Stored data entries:
· · · ·
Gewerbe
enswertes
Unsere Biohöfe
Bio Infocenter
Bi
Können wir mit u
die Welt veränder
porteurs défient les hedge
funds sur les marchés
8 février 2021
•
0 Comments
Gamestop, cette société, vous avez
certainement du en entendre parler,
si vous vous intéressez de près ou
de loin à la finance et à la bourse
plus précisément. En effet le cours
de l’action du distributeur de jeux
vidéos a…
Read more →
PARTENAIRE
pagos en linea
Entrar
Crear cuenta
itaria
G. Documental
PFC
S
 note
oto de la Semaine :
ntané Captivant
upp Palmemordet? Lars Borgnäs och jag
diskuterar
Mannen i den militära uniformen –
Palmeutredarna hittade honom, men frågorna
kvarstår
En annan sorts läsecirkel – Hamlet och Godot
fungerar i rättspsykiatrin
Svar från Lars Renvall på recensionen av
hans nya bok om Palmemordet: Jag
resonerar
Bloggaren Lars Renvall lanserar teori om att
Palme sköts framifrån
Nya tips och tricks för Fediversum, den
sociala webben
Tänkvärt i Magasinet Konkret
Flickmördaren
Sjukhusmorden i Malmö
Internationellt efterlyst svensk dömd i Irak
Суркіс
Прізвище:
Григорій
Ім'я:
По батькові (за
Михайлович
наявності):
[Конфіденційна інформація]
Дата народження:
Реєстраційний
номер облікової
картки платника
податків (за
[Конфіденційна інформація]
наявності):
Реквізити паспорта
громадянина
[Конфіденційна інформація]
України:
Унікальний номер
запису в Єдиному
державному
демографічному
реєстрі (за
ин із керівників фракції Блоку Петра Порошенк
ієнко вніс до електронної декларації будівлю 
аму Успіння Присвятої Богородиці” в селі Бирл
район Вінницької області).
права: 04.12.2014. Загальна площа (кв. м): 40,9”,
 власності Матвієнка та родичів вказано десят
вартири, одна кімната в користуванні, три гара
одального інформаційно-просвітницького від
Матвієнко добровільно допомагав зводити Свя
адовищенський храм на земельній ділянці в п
· · · ·
* Aim of the task
All records shown above are to be given again verbatim.

* Finished task
Gewerbe
enswertes
Unsere Biohöfe
Bio Infocenter
Bi
Können wir mit u
die Welt veränder
porteurs défient les hedge
funds sur les marchés
8 février 2021
•
0 Comments
Gamestop, cette société, vous avez
certainement du en entendre parler,
si vous vous intéressez de près ou
de loin à la finance et à la bourse
plus précisément. En effet le cours
de l’action du distributeur de jeux
vidéos a…
Read more →
PARTENAIRE
pagos en linea
Entrar
Crear cuenta
itaria
G. Documental
PFC
S
 note
oto de la Semaine :
ntané Captivant
upp Palmemordet? Lars Borgnäs och jag
diskuterar
Mannen i den militära uniformen –
Palmeutredarna hittade honom, men frågorna
kvarstår
En annan sorts läsecirkel – Hamlet och Godot
fungerar i rättspsykiatrin
Svar från Lars Renvall på recensionen av
hans nya bok om Palmemordet: Jag
resonerar
Bloggaren Lars Renvall lanserar teori om att
Palme sköts framifrån
Nya tips och tricks för Fediversum, den
sociala webben
Tänkvärt i Magasinet Konkret
Flickmördaren
Sjukhusmorden i Malmö
Internationellt efterlyst svensk dömd i Irak
Суркіс
Прізвище:
Григорій
Ім'я:
По батькові (за
Михайлович
наявності):
[Конфіденційна інформація]
Дата народження:
Реєстраційний
номер облікової
картки платника
податків (за
[Конфіденційна інформація]
наявності):
Реквізити паспорта
громадянина
[Конфіденційна інформація]
України:
Унікальний номер
запису в Єдиному
державному
демографічному
реєстрі (за
ин із керівників фракції Блоку Петра Порошенк
ієнко вніс до електронної декларації будівлю 
аму Успіння Присвятої Богородиці” в селі Бирл
район Вінницької області).
права: 04.12.2014. Загальна площа (кв. м): 40,9”,
 власності Матвієнка та родичів вказано десят
вартири, одна кімната в користуванні, три гара
одального інформаційно-просвітницького від
Матвієнко добровільно допомагав зводити Свя
адовищенський храм на земельній ділянці в п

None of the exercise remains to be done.